Getting the Elusive Fox to Notice You in the Crowd
Posted in Business, General on 01/11/2010 12:43 am by adminOur “drip” marketing program (which I’ll describe in more detail shortly) lured in a wacky ol’ fox. Julie called us out of the blue because she was interested in a contact management and Customer Relationship Management (CRM) software application that we sold. She was a fast talker with a hyperactive personality, and she juggled two other phone calls while on the phone with me. She wanted to know every little detail about our product, but she would cut me off in mid-sentence when the information became too much. After I heard a crying baby in the background, she told me that her husband traveled a lot and that her kids often came to the office with her. She said that she didn’t like surprises, but she admitted she never fully knew what was going on in her business from one moment to the next. She had so many things on her mind that she would ask a question only to later forget it. Now this was a crazy fox!

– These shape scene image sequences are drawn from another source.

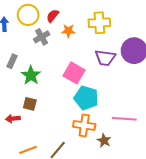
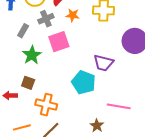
purple trapezoid: (105, 58) -> (103, 63), moved
gray rectangle: (12, 61) -> (23, 31), moved
pink square: (74, 73) -> (59, 42), moved, turned 35
orange cross: (84, 125) -> (46, 105), moved

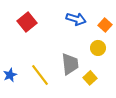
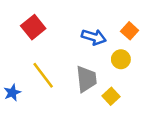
blue arrow: (76, 19) -> (94, 37), moved
yellow line: (40, 75) -> (43, 75), moved

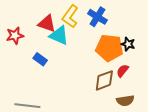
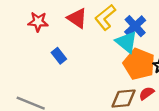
cyan triangle: (59, 35) -> (126, 42), moved

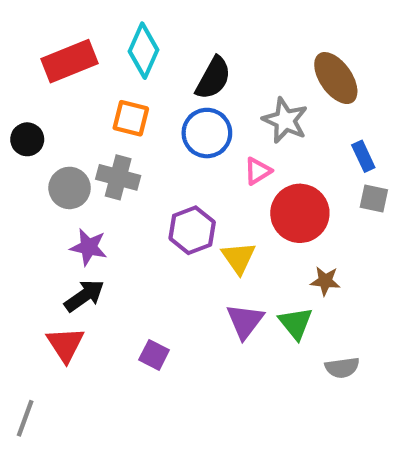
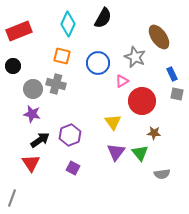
red rectangle: (70, 61) -> (19, 31), moved
black semicircle: (213, 78) -> (103, 18), moved
purple hexagon: (192, 230) -> (70, 135), moved
purple star: (89, 247) -> (32, 114), moved

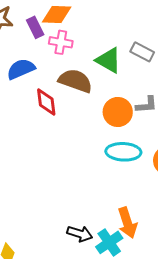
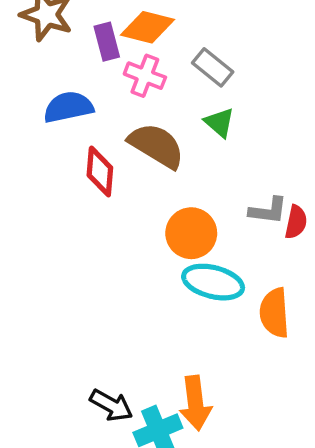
gray rectangle: (142, 52) -> (213, 67), moved
green triangle: (109, 60) -> (219, 123), size x0.7
orange circle: (118, 112) -> (191, 233), moved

Julie had contacted us five years earlier when she was starting up a small business that specialized in floral arrangements for special events like weddings. She was curious about contact management, but that was all. Five years later, she employed twenty-five people and was doing business in six states! Her workdays were now twelve hours long, and her desk was complete chaos. She had been surviving on a little custom-created database, but now she needed to get a true customer relationship and contact management application for her entire company. Oh, and she also mentioned that her custom database had become corrupted and she had a major mailing to do the following week. She was completely manic on the phone, and she needed help.
When Julie had finally made the decision that it was time to buy, our name came first into her mind. She called us as a customer eager to purchase—mostly because she had a problem. “I kept getting your c-mails and your postcards and your mailings and I saved many of them,” she later told me. “I knew at some point I would need a system like this and you stayed on my radar.”